Placement control and multi-tenancy isolation with OpenStack Cloud: Bare Metal Provisioning, Part 2
In a previous post, we introduced the bare-metal uses cases for OpenStack Cloud, using its capabilities. Here, we're going to talk about how you can apply some of these approaches to a scenario mixing virtualization with isolation of key components.
Isolation requirements are pretty common for OpenStack deployments. And in fact, one can just say: "Without proper resource isolation you can wave goodbye to the public cloud". OpenStack tries to fulfill this need in a number of ways. This involves (among many other things):
- GUI & API authentication with Keystone
- private images in Glance
- security groups
However, if we go under the hood of OpenStack, we will see a bunch of well known open source components, such as KVM, iptables, bridges, iSCSI shares. How does OpenStack treat these components in terms of security? I could say that it does hardly anything here. It is up to the sysadmin to go to each compute node and harden the underlying components on his own.
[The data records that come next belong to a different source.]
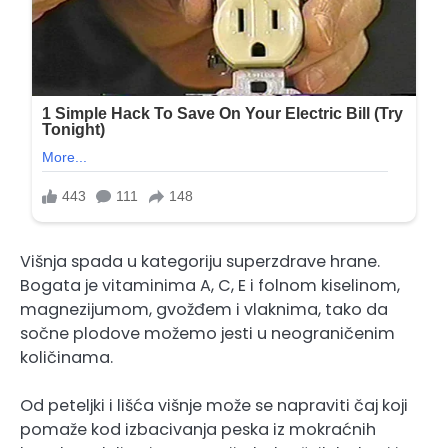
Višnja spada u kategoriju superzdrave hrane.
Bogata je vitaminima A, C, E i folnom kiselinom,
magnezijumom, gvožđem i vlaknima, tako da
sočne plodove možemo jesti u neograničenim
količinama.
Od peteljki i lišća višnje može se napraviti čaj koji
pomaže kod izbacivanja peska iz mokraćnih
At Mirantis, one OpenStack deployment we dealt with had especially heavy security requirements. There was a need for all the systems to comply with several governmental standards involved in processing sensitive data. Still we had to provide multitenancy. To observe the standards we decided that for "sensitive" tenants, isolated compute nodes with a hardened config should be provided.
The component responsible for distribution of the instances across OpenStack cluster is nova-scheduler. Its most sophisticated scheduler type, called FilterScheduler allows to enforce many policies on instance placement based on "filters". For a given user request to spawn an instance, filters determine a set of compute nodes capable of running it. There are a number of filters already provided with the default nova-scheduler installation (they are listed here). However none of them fully satisfied our requirements, so we decided to implement our own, and called it "PlacementFilter".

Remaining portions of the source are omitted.